Häufigkeit & Ursache
Jedes Jahr erkranken in Deutschland drei bis fünf von 100.000 Personen an einer CLL. Die CLL ist die häufigste Leukämie (ca. 30% aller Leukämien) in Europa und Nordamerika und macht knapp 10% aller Non-Hodgkin-Lymphome aus. Betroffene, bei denen eine CLL erstmals diagnostiziert wird, sind im Durchschnitt 72 Jahre alt. Das Risiko, eine CLL zu entwickeln, nimmt dabei mit dem Lebensalter stetig zu. In den letzten Jahren wird die CLL öfter auch bei jüngeren Patienten diagnostiziert, weil inzwischen weitaus häufiger als früher routinemäßige Blutuntersuchungen vorgenommen werden. Vor allem aufgrund der demographischen Entwicklung - immer mehr Menschen erreichen ein hohes Lebensalter - bleibt die CLL eine Erkrankung des fortgeschrittenen Lebensalters. Männer erkranken häufiger an einer CLL als Frauen (Verhältnis ca. 2:1).

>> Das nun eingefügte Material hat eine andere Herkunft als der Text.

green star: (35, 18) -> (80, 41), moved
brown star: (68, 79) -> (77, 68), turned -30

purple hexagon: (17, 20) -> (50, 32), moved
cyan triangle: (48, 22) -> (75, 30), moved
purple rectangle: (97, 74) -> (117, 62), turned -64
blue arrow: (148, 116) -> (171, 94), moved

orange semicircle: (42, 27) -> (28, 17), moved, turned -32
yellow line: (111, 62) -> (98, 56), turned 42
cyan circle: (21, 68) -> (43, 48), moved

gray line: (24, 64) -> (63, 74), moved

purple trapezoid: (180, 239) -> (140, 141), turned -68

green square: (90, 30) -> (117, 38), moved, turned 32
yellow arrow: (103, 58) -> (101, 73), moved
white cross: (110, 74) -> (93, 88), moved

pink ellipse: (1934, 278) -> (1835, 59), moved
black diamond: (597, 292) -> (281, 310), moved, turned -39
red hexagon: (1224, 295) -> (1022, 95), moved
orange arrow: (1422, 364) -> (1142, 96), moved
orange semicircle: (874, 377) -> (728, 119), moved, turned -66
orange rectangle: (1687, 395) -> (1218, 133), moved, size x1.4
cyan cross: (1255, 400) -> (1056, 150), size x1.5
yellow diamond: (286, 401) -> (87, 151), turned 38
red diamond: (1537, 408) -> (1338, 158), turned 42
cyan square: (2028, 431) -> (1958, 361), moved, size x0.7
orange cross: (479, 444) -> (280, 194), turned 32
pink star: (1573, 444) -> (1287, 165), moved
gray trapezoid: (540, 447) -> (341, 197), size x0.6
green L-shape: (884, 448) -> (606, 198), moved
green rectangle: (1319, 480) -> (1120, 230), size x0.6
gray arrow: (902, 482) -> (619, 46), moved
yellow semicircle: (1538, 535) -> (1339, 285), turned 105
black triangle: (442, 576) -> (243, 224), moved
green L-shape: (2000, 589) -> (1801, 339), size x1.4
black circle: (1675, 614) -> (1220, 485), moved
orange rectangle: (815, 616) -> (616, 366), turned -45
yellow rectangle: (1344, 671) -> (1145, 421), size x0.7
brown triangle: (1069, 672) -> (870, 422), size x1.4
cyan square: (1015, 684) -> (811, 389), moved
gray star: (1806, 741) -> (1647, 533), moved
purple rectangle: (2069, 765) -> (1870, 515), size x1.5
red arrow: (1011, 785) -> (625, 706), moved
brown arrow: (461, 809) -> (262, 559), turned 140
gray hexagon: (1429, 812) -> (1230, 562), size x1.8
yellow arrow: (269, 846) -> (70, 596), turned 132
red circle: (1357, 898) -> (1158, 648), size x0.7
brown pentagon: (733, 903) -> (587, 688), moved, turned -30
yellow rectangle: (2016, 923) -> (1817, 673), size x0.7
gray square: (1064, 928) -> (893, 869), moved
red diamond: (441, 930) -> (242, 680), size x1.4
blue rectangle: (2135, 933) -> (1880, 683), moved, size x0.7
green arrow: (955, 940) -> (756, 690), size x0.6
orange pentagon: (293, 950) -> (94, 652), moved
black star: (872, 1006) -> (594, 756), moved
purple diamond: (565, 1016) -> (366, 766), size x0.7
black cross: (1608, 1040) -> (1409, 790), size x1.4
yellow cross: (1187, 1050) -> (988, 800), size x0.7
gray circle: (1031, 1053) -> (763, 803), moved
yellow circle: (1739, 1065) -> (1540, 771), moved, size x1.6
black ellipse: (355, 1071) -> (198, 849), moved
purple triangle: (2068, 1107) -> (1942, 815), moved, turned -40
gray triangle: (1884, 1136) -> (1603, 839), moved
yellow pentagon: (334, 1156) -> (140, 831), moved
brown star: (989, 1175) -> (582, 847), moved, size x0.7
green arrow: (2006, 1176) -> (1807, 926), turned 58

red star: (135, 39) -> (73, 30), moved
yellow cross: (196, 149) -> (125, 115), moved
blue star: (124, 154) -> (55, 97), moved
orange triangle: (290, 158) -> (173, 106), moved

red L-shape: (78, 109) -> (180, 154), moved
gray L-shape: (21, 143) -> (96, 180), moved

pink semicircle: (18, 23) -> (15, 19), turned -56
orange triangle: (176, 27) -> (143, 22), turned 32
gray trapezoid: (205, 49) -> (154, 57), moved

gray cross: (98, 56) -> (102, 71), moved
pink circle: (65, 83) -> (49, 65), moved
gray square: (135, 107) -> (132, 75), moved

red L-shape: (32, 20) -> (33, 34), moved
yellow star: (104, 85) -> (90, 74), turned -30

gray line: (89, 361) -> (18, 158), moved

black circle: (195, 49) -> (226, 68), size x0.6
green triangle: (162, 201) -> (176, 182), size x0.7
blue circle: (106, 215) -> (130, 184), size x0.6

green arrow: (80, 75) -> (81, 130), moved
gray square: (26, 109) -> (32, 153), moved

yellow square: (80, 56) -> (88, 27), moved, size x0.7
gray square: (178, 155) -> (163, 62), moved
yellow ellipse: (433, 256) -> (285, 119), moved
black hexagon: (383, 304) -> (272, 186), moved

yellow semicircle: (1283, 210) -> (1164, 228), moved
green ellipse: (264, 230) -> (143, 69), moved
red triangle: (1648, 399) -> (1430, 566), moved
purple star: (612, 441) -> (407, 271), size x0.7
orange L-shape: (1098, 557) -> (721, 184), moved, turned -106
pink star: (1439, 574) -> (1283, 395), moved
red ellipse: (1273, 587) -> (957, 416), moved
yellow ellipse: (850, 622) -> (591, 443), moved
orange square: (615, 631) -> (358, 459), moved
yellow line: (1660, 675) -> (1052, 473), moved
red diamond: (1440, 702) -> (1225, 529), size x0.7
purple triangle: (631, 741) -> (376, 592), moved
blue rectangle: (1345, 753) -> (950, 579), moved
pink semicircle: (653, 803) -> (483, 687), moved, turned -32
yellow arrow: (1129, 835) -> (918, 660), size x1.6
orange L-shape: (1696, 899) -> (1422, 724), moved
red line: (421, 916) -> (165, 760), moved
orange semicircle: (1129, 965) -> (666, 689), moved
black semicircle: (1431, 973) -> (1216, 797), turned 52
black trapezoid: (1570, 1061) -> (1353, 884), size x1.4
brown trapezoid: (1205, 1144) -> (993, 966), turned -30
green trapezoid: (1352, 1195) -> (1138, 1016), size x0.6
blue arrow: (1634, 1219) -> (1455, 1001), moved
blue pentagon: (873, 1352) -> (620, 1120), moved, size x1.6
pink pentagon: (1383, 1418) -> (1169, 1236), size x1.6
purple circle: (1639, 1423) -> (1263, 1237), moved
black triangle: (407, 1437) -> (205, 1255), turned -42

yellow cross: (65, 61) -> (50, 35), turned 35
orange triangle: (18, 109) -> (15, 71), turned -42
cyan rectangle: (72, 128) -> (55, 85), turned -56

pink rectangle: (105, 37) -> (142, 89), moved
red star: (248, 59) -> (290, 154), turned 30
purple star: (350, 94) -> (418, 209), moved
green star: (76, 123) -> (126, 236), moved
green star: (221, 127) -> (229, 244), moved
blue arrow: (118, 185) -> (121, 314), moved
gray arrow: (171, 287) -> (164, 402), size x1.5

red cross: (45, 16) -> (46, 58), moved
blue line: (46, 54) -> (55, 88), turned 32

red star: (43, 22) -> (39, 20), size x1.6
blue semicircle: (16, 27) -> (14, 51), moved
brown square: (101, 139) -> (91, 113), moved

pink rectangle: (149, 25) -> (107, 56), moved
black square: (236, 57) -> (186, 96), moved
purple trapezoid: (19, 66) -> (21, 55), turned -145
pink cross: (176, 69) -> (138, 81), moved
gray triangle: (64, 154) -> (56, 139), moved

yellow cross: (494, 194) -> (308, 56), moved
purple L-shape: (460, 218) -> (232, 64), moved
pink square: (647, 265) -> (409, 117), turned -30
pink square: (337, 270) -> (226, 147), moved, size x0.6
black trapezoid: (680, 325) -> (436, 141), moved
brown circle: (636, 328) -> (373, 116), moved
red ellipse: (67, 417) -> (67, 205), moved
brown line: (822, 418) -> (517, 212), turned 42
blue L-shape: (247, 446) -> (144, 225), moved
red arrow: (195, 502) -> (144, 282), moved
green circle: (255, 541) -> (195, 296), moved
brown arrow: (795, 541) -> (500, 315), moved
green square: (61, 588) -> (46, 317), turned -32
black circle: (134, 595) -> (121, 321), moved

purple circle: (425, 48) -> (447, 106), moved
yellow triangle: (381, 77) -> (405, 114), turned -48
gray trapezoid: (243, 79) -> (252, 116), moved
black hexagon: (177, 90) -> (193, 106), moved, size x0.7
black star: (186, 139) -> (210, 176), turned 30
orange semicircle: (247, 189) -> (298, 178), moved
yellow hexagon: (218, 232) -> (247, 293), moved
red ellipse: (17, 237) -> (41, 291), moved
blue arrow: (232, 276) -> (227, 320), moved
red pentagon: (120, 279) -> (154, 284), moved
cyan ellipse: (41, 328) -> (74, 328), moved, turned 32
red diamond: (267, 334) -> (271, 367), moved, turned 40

Trotz intensiver Forschungsbemühungen und zunehmendem Erkenntnisgewinn ist die Krankheitsursache der CLL immer noch weitgehend unbekannt. Vererbungsfaktoren scheinen bei der Entstehung der CLL eine Rolle zu spielen. So haben die Kinder von CLL-Patienten im Vergleich zur Normalbevölkerung ein erhöhtes Risiko, später selbst an einer CLL oder an einem anderen Non-Hodgkin-Lymphom zu erkranken. Für eine genetische Veranlagung spricht auch die regional unterschiedliche Häufigkeit der CLL. So ist die Krankheit in Asien selten, und asiatische Nachkommen, die in Nordamerika aufwachsen, entwickeln trotz westlicher Umwelteinflüsse ebenfalls nur selten eine CLL.
Darüber hinaus konnten in Studien einige Faktoren identifiziert werden, die möglicherweise mit einem erhöhten CLL-Risiko vergesellschaftet sind; hierzu gehören vermehrter Kontakt zu Herbiziden/Pestiziden, eine Neigung zu allergischen Erkrankungen sowie Hepatitis-C-Infektionen oder eine Vielzahl von Atemwegsinfekten in der Krankengeschichte.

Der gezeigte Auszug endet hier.